Refining our diagnostic concepts and understanding their phenomenological basis will allow culturally meaningful, person‐focused care
The Royal Australian and New Zealand College of Psychiatrists clinical practice guidelines for mood disorders note the lack of comprehensive epidemiology data for Indigenous Australians, citing the paucity of culturally appropriate research and other methodological problems.1 In a recent review, the cited prevalence rates of major depressive disorder among Indigenous Australians ranged between 4.3% and 51%.2 The authors argued for more research, identifying a lack of instruments validated in Indigenous populations; they also expressed concern that it may not be appropriate to apply Western nosology to non‐Western populations, and that over‐, under‐, and misdiagnosis may lead to inaccurate prevalence estimates.2 A number of instruments for assessing social and emotional wellbeing in Australian Indigenous people have been developed, attempting to correlate Western diagnoses of mental disorders with Indigenous Australian concepts of health.3
In this issue of the Journal, the Getting it Right Collaborative Group report using the 9‐item Patient Health Questionnaire (PHQ‐9), with phrasing culturally adapted for five Australian Aboriginal language groups, to screen for depression in Indigenous people in a variety of settings across Australia.4 Their adapted PHQ‐9 (aPHQ‐9) was found to be acceptable by the Indigenous participants, and had criterion validity when compared with the Mini International Neuropsychiatric Interview (MINI), designed for detecting psychiatric conditions defined by International Classification of Disease (ICD) and Diagnostic and Statistical Manual of Mental Disorders (DSM) criteria. A 22% point prevalence of major depressive episode in the authors’ study population suggests a high rate among Indigenous people, in accord with studies that have found that the prevalence of psychological distress5 and depression6 was up to three times as high for Indigenous Australians as for non‐Indigenous Australians.

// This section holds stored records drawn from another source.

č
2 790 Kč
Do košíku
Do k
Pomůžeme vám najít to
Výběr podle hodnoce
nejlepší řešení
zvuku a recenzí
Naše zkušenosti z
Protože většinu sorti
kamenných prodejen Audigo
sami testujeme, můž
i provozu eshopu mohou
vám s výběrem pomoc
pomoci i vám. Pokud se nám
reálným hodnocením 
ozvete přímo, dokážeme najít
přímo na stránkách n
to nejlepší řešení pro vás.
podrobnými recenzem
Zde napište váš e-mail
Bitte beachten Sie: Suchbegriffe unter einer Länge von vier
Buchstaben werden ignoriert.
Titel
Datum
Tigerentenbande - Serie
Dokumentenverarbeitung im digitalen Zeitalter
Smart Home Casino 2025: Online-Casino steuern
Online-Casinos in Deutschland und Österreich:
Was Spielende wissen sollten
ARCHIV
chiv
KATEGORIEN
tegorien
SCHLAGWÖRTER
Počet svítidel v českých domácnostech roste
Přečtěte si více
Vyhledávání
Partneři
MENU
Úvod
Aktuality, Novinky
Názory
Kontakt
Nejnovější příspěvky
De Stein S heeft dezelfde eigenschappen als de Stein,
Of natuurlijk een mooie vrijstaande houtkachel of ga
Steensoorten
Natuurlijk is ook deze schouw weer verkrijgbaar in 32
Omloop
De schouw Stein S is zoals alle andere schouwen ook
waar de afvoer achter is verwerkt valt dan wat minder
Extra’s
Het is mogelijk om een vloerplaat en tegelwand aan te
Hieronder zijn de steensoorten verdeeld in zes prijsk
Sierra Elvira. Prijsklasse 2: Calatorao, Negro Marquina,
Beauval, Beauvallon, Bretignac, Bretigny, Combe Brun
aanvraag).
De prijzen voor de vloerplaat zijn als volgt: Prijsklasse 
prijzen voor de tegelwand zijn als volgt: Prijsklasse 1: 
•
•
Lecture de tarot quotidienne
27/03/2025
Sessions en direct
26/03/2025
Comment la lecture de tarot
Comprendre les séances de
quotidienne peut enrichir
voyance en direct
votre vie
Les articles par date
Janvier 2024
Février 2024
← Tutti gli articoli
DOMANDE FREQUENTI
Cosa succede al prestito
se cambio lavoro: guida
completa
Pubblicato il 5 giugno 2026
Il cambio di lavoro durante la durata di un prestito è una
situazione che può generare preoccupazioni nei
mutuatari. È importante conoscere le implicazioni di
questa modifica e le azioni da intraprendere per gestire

Depression as a specific psychopathological syndrome is complex and multifaceted, and is probably oversimplified by the checklist approach to diagnosis that is inherent to classificatory systems such as the DSM and ICD. These checklists are useful simplifying devices for dealing with complex mental phenomena, obscuring variation and providing a framework for understanding the “natural world”.7 To what extent, however, does the presentation of depression by Aboriginal and Torres Strait Islander Australians, given their history of cultural destruction, marginalisation and colonisation‐related trauma, differ from that of other Australians? A recent article highlighted differences in cultural traumas in different Australian Indigenous populations and their influence on the prevalence of psychosis.8 How does a clinician distinguish the psychological effects of ongoing cultural trauma, racism, poverty, disempowerment and social exclusion — which no doubt increase the likelihood of depression — from a clinical diagnosis of depression?
The Ways Forward report of 1995 urged culturally respectful and Indigenous people‐led approaches to addressing problems conceptualised as mental health disorders.9 The aPHQ‐9 may have good cultural applicability, but it does not necessarily measure the specific and perhaps unique aspects of depression in Indigenous Australians: it cannot determine whether depression as a clinical and pathological syndrome is the same across Western and Indigenous Australian settings. Diagnosis involves more than translating the PHQ‐9 into Indigenous words; for example, the concepts being translated should have equivalence and importance in Indigenous cultures (item equivalence).3
Interestingly, the Getting it Right investigators identified seven key features of depression in Indigenous men that were not covered by the PHQ‐9: anger, weakened spirit, homesickness, irritability, excessive worry, rumination, and drug and alcohol use.4 This is an important aspect of their article, and resonates with clinical experience; it suggests the need to re‐conceptualise the depression diagnosis, moving beyond the traditional core features of depressed mood or anhedonia as defined for Western populations. Additionally, the authors emphasise the need for culturally appropriate interview methods, including structured staff training and involvement of local cultural consultants. This is an important practice point for all clinicians: reliability of diagnosis requires cultural sensitivity and security, and all health services need competence in this respect.10
Greater phenomenological understanding of depression in a cross‐cultural context is a necessary aspirational goal. The current classifications and criteria, whether based on ICD, DSM or another classificatory system, are not set in stone, but are works in progress. Diagnostic categories are constructs that provide an organising framework for clinical experience and treatment decisions; and while reliability of diagnosis is improved by studies such as that reported by the Getting it Right Collaborative Group, we should continue to refine the utility of our diagnostic concepts and clarify the phenomenological underpinnings of these constructs.11 This will lead us to culturally meaningful, effective and person‐focused care. The article by the Getting it Right investigators highlights the fact that the culturally sensitive aPHQ‐9 is an advance, but not the endpoint in our understanding of depression in Indigenous Australians.
Provenance: Commissioned; externally peer reviewed.